Through narration, Jo tells of her newfound popularity as an authoress—and of a loneliness that has settled around her.  Letters from Professor Bhaer become infrequent and she misses him.  Meanwhile, back in New York Bhaer receives news of a teaching position offered to him at some university in Ohio.  Immediately, he sets out to Massachusetts to tell Jo the good news, now that he has a better paying job he could provide for her and he plans on proposing.  They run into each other at the train station, and upon receiving news of his new job and ability to take a wife, Jo is stricken—misunderstanding his intention, she struggles not to cry as she believes he is telling her that he is getting married and is saying goodbye.  But then Bhaer proposes in a more direct way, and Jo tearfully accepts.  She takes him home to meet her family and to share the news of their engagement.  The miniseries ends as it started, on Christmas with the Marches all together.  Happy.

==Cast==

===The March Family (miniseries)===

- Susan Dey as Josephine 'Jo' March
- Meredith Baxter Birney as Meg March
- Eve Plumb as Elizabeth 'Beth' March
- Ann Dusenberry as Amy March
- Dorothy McGuire as Marmee March
- William Schallert as Jonathan March
- Greer Garson as Aunt Kathryn March

===The March Family (regular series)===

- Jessica Harper as Josephine 'Jo' March
- Susan Walden as Meg March
- Ann Dusenberry as Amy March Laurence
- Dorothy McGuire as Marmee March
- William Schallert as Jonathan March
- Mildred Natwick as Aunt Kathryn March

===The Laurence Family===

- Robert Young as Grandpa James Laurence
- Richard Gilliland as Theodore 'Laurie' Laurence

===Miscellaneous (miniseries)===

- William Shatner as Professor Friedrich Bhaer
- Cliff Potts as John Brooke
- Virginia Gregg as Hannah
- Joyce Bulifant as Mrs.

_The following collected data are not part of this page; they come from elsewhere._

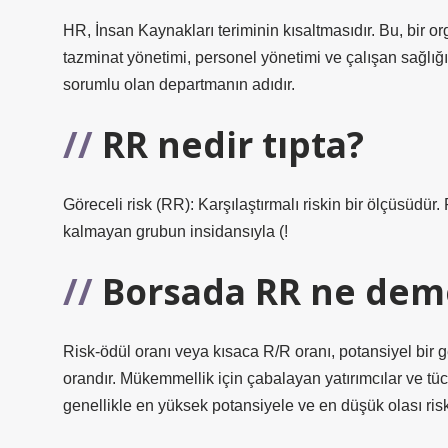
HR, İnsan Kaynakları teriminin kısaltmasıdır. Bu, bir o
tazminat yönetimi, personel yönetimi ve çalışan sağlığı
sorumlu olan departmanın adıdır.
RR nedir tıpta?
Göreceli risk (RR): Karşılaştırmalı riskin bir ölçüsüdü
kalmayan grubun insidansıyla (!
Borsada RR ne dem
Risk-ödül oranı veya kısaca R/R oranı, potansiyel bir g
orandır. Mükemmellik için çabalayan yatırımcılar ve tücca
genellikle en yüksek potansiyele ve en düşük olası riske 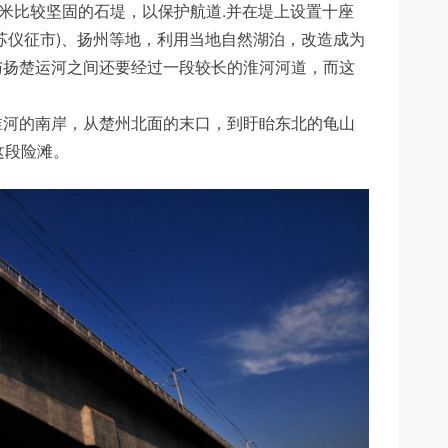
千米比较坚固的石堤，以保护航道.并在堤上设置十座
苏仪征市)、扬州等地，利用当地自然湖泊，改造成为
与扬楚运河之间还要经过一段较长的淮河河道，而这
淮河的南岸，从楚州北面的末口，到盱眙东北的龟山
这段险滩。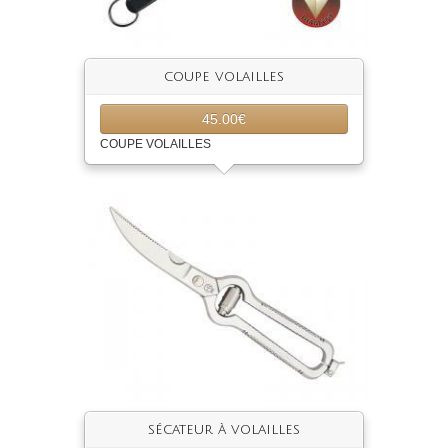
coupe volailles
45.00€
COUPE VOLAILLES
sécateur à volailles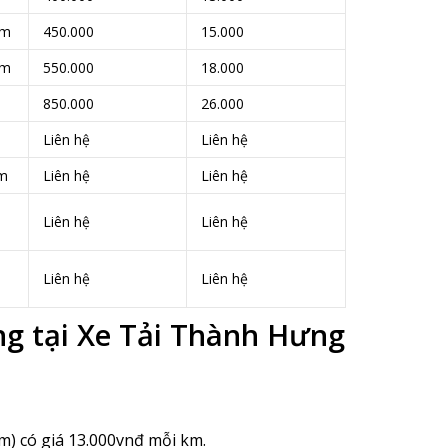
7m
450.000
15.000
9m
550.000
18.000
850.000
26.000
Liên hệ
Liên hệ
6m
Liên hệ
Liên hệ
Liên hệ
Liên hệ
Liên hệ
Liên hệ
ng tại Xe Tải Thành Hưng
km) có giá 13.000vnđ mỗi km.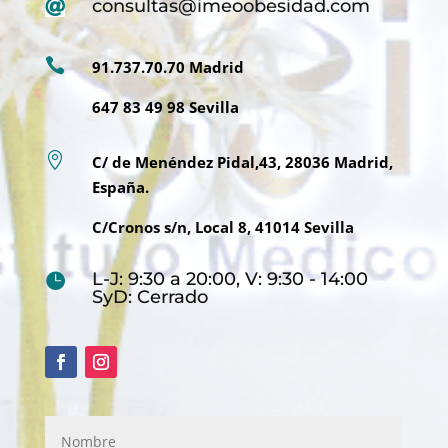
consultas@imeoobesidad.com


91.737.70.70 Madrid
647 83 49 98 Sevilla

C/ de Menéndez Pidal,43, 28036 Madrid,
España.
C/Cronos s/n, Local 8, 41014 Sevilla
L-J: 9:30 a 20:00, V: 9:30 - 14:00

SyD: Cerrado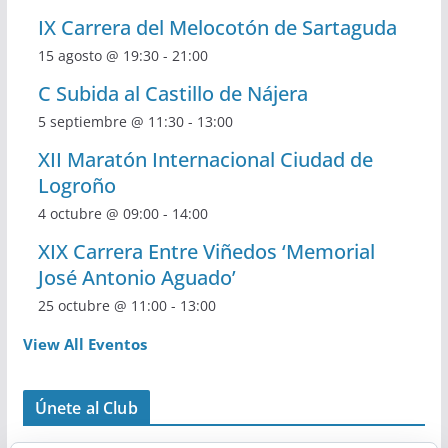
IX Carrera del Melocotón de Sartaguda
15 agosto @ 19:30
-
21:00
C Subida al Castillo de Nájera
5 septiembre @ 11:30
-
13:00
XII Maratón Internacional Ciudad de
Logroño
4 octubre @ 09:00
-
14:00
XIX Carrera Entre Viñedos ‘Memorial
José Antonio Aguado’
25 octubre @ 11:00
-
13:00
View All Eventos
Únete al Club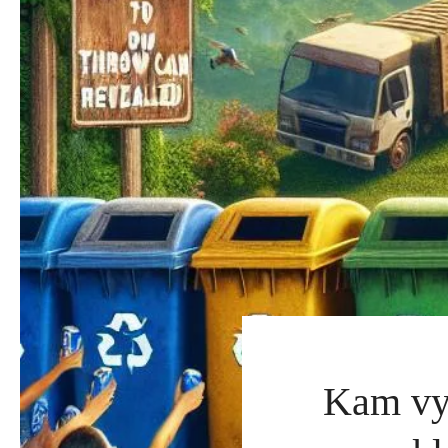
Kam vyh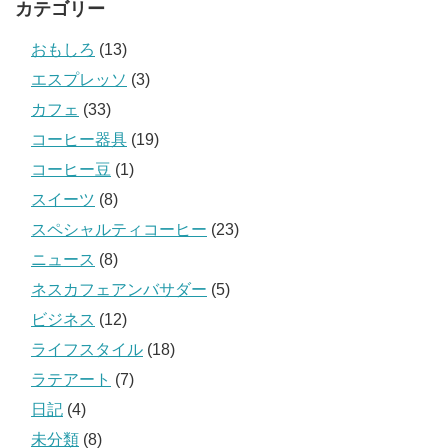
カテゴリー
おもしろ
(13)
エスプレッソ
(3)
カフェ
(33)
コーヒー器具
(19)
コーヒー豆
(1)
スイーツ
(8)
スペシャルティコーヒー
(23)
ニュース
(8)
ネスカフェアンバサダー
(5)
ビジネス
(12)
ライフスタイル
(18)
ラテアート
(7)
日記
(4)
未分類
(8)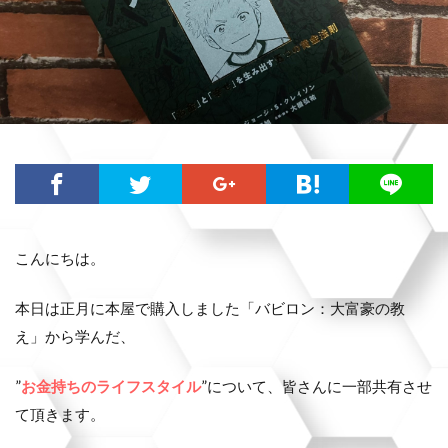
こんにちは。
本日は正月に本屋で購入しました「バビロン：大富豪の教
え」から学んだ、
”
お金持ちのライフスタイル
”について、皆さんに一部共有させ
て頂きます。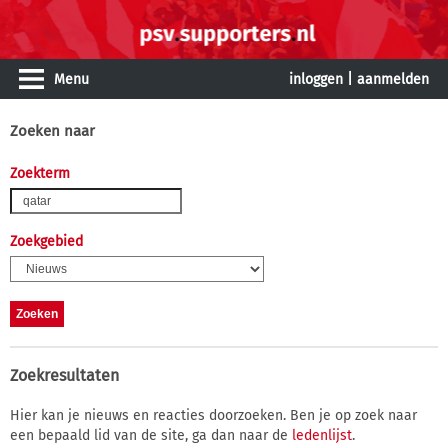
Menu
inloggen
|
aanmelden
Zoeken naar
Zoekterm
Zoekgebied
Zoekresultaten
Hier kan je nieuws en reacties doorzoeken. Ben je op zoek naar
een bepaald lid van de site, ga dan naar de
ledenlijst
.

Kirke
- John de Lancie as Frank Vaughn
- Carlene Watkins as Sally Gardiner

===Miscellaneous (regular series)===

- David Ackroyd as Professor Friedrich Bhaer
- Cliff Potts as John Brooke
- Virginia Gregg as Hannah
- Eve Plumb as Melissa Jane 'Lissa' Driscoll

== Episodes ==

=== Miniseries ===

| No. | Title | Directed by | Written by | Original release date |
|---|---|---|---|---|
| 1 | "Part 1" | David Lowell Rich | Suzanne Clauser | 2 October 1978 |
| 2 | "Part 2" | David Lowell Rich | Suzanne Clauser | 3 October 1978 |

=== Regular series ===

| No. | Title | Directed by | Written by | Original release date |
|---|---|---|---|---|
| 1 | "A Little Box of Haunts" | Leo Penn | Unknown | 8 February 1979 |
| 2 | "If You Can't Forget, Forgive a Little" | Gordon Hessler | Suzanne Clauser | 15 February 1979 |
| 3 | "Anniversary" | John Newland | Unknown | 22 February 1979 |
| 4 | "Winter Solace" | Philip Leacock | Peggy Chantler Dick | 8 March 1979 |
| 5 | "Offerings" | Nicholas Colasanto | David Seidler & Jacqui Feather | Unaired |
| 6 | "So Deadly Fair" | Leo Penn | N/A | Unaired |

==Awards==
Winner:
- 1979 – Emmy Award for Outstanding Art Direction for a Series (Howard E. Johnson and Richard C. Goddard)

Nominations:
- 1979 – Emmy Award for Outstanding Cinematography for a Series
- 1979 - Golden Globe Award for Best Television Film

==Home media==
Little Women was released on a 2-disc DVD in region 1 by Koch Vision on October 9, 2007. On August 14, 2012, Entertainment One (eOne) released the miniseries on a single disc DVD.